No texto original, a advertência de Cristo parece ser ainda mais severa, porque Ele fala no estilo próprio das línguas semíticas, em cuja gramática não há comparações, mas contrastes. Em razão disso, na tradução de São Lucas para o grego, Jesus não fala propriamente em “desapegar-se” do pai e da mãe, mas em “odiar” os dois (καὶ οὐ μισεῖ / e não odeia…). É evidente, porém, que Nosso Senhor não nos pede ódio por nossos familiares, mas que O amemos com um amor maior e acima de todas as coisas.
Tal gênero de pedido deve nos parecer, a princípio, algo bem esmagador. O ensinamento central do Evangelho deste domingo está, neste sentido, nas entrelinhas. Quando Nosso Senhor nos pede um amor assim, é porque o verdadeiro amor nos leva a trocar tudo pela posse do amado.
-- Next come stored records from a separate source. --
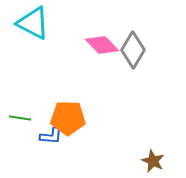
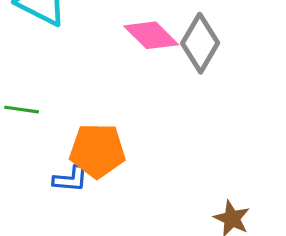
green line: (20, 118) -> (22, 110), moved

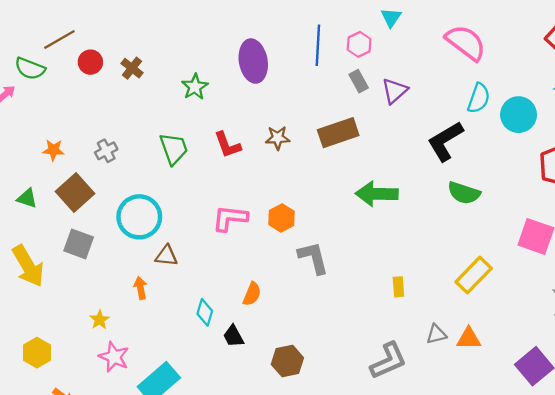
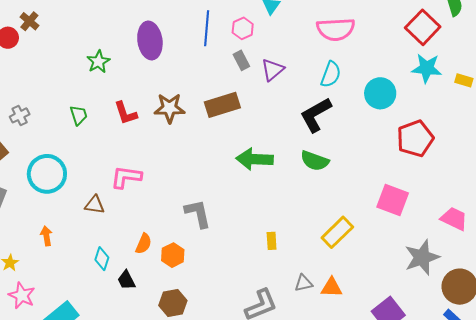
pink semicircle: (466, 43) -> (336, 29), turned 138
brown cross: (132, 68) -> (29, 21), moved
cyan semicircle: (479, 98) -> (331, 74), moved
brown star: (278, 138) -> (169, 108), size x1.4
green trapezoid: (174, 149) -> (79, 115), size x0.7
green semicircle: (464, 193) -> (315, 161), moved
orange hexagon: (282, 218) -> (173, 255), moved
brown triangle: (166, 256) -> (95, 205), moved

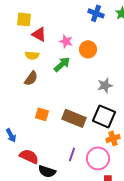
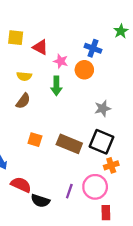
blue cross: (96, 13) -> (93, 48), moved
red triangle: (39, 34) -> (40, 47), moved
green arrow: (62, 64) -> (56, 86), turned 132
purple line: (72, 154) -> (69, 191), moved

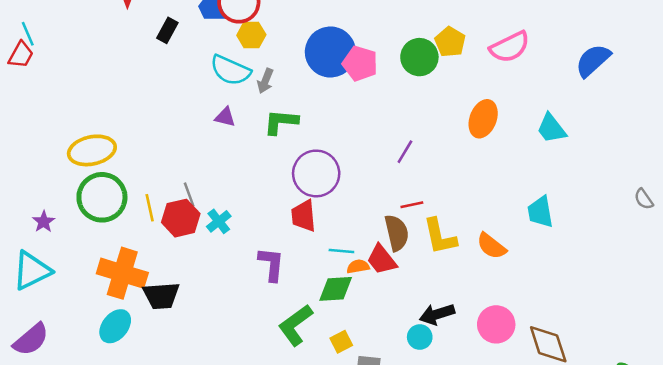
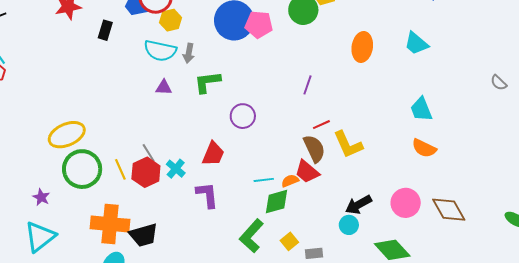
purple circle: (316, 173) -> (243, 116), size x0.7
red trapezoid: (304, 216) -> (213, 154), moved, turned -140
orange semicircle: (491, 246) -> (424, 148), moved
cyan line: (341, 251) -> (264, 180), moved
purple L-shape: (271, 264) -> (207, 195), moved

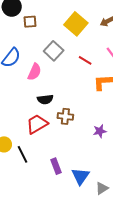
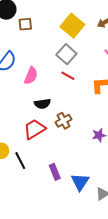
gray square: (54, 51) -> (66, 54), moved
red line: (85, 60) -> (68, 76), moved
brown cross: (65, 116) -> (63, 121), turned -35

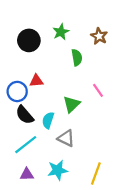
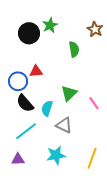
green star: (61, 32) -> (50, 25), moved
pink line: (98, 90) -> (94, 103), moved
purple triangle: (27, 174) -> (18, 159), moved

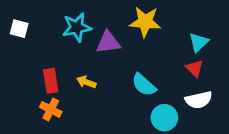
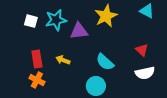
yellow star: (145, 22) -> (106, 16), turned -30
white square: (19, 29) -> (31, 21), moved
cyan triangle: (199, 42) -> (147, 11), moved, turned -49
cyan circle: (164, 118) -> (96, 86), moved

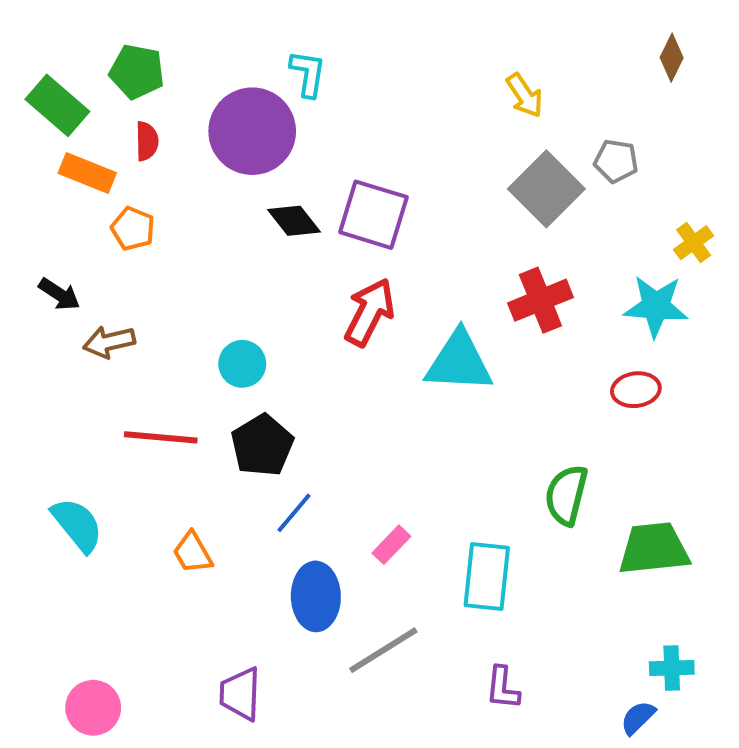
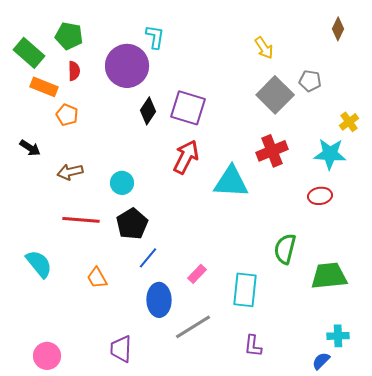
black diamond: (294, 221) -> (148, 111), turned 72
brown arrow: (109, 342) -> (70, 172), moved

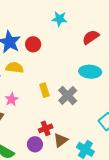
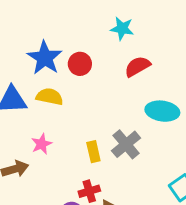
red semicircle: (91, 37) -> (137, 66), moved
yellow rectangle: (44, 90) -> (93, 152), moved

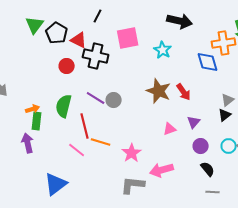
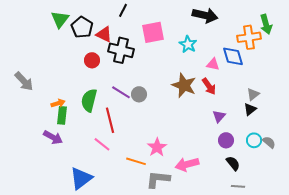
pink triangle: (170, 129) -> (213, 64), moved, turned 32
orange line: (101, 142) -> (136, 161), moved
purple arrow: (28, 143) -> (53, 137), turned 132

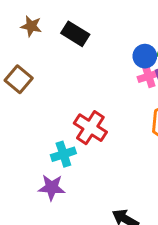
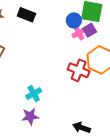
red cross: (90, 128) -> (79, 70), moved

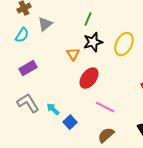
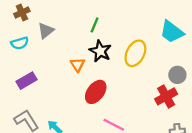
cyan semicircle: (22, 35) -> (20, 43), turned 42
black star: (93, 42) -> (100, 51), turned -30

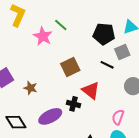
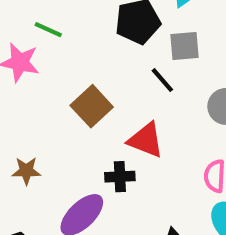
gray square: (122, 52) -> (185, 46), turned 35
black line: (107, 65) -> (162, 80), turned 40

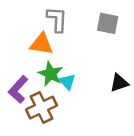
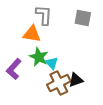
black triangle: (119, 83) -> (76, 80), moved
brown cross: (41, 108) -> (59, 83), moved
Esse tipo de amor é o que buscava São João da Cruz, um santo místico da Ordem dos carmelitas, cujos escritos ajudaram muitos católicos a viverem a “noite escura”, ou seja, o desapego da criatura e de si mesmo.
A própria história dos pais de São João da Cruz (Gonçalo e Catarina) ajuda a ilustrar o ensinamento de Cristo. Para casar-se com a pobre Catarina, Gonçalo deixou toda a sua herança e aceitou viver na pobreza. Do mesmo modo, o ato de deixar tudo por Jesus só faz sentido se nós temos diante dos olhos um grande amor. E é esse amor que nos faz enxergar um tesouro maior que todas as outras coisas, por mais valiosas que sejam. Mas se esse amor não existe, então ninguém pode suportar uma exigência tão grande. É como diz Jesus a respeito da guerra entre dois reinos: “Qual o rei que ao sair para guerrear com outro, não se senta primeiro e examina bem se com dez mil homens poderá enfrentar o outro que marcha contra ele com vinte mil?” Devemos sempre examinar como está o nosso amor por Cristo.
Na verdade, ninguém tem, por si mesmo, um amor divino para amar a Deus. Trata-se de um dom que só Ele pode nos conceder, enviando sobre nós o Espírito Santo. Aliás, isso é uma verdade bem realçada no Evangelho de São Lucas, que é conhecido como o evangelista do Espírito Santo, pelos inúmeros versículos em que ele se refere ao Paráclito. A narrativa de Pentecostes, por exemplo, aparece nos Atos dos Apóstolos. Ali, São Lucas descreve como o poder do Espírito Santo inundou os corações dos discípulos, fazendo com que São Pedro pregasse destemidamente a Boa Nova de Jesus.
Se, todavia, depositarmos nossas esperanças em nossas próprias habilidades e talentos, é certo que jamais daremos conta da missão para a qual fomos destinados. Precisamos, sim, de outro organismo, de uma moção do Espírito Santo, que, em teologia, chamamos “graça santificante”. Essa graça, que nos chega pelo Batismo ou se recupera na Confissão, opera em nossa alma uma transformação, uma disposição espiritual para o cumprimento da vontade de Deus.
Essa transformação consiste, em linhas gerais, no desenvolvimento da caridade, de modo que possamos amar a Deus com amor divino. Para um cãozinho nos amar verdadeiramente, por exemplo, ele deveria possuir, além do instinto canino, também uma natureza humana. O homem, por sua vez, precisa de uma graça divina para amar divinamente. E, uma vez agraciados com esse dom, devemos preservar nosso “estado de graça”, a fim de que a “semente da vida eterna” se desenvolva e dê muitos frutos espirituais.
Nos grandes santos, esse amor divino tornou-se tão patente que todos podiam testemunhar a Pessoa de Cristo na vida deles. Via-se que não eram apenas mulheres e homens bons, mas mulheres e homens espirituais, cujas ações eram guiadas pelo Espírito Santo. E Deus deseja fazer o mesmo conosco, se nos deixarmos moldar pela sua graça.
Oração. — Senhor Jesus, tornai a vossa Igreja, que existe “para pregar e ensinar, ser o canal do dom da graça, reconciliar os pecadores com Deus e perpetuar o sacrifício de Cristo na santa missa” (Paulo VI, Evangelii Nuntiandi, n. 14), uma multidão que não só caminha convosco, mas que vos ama com amor divino. Amém.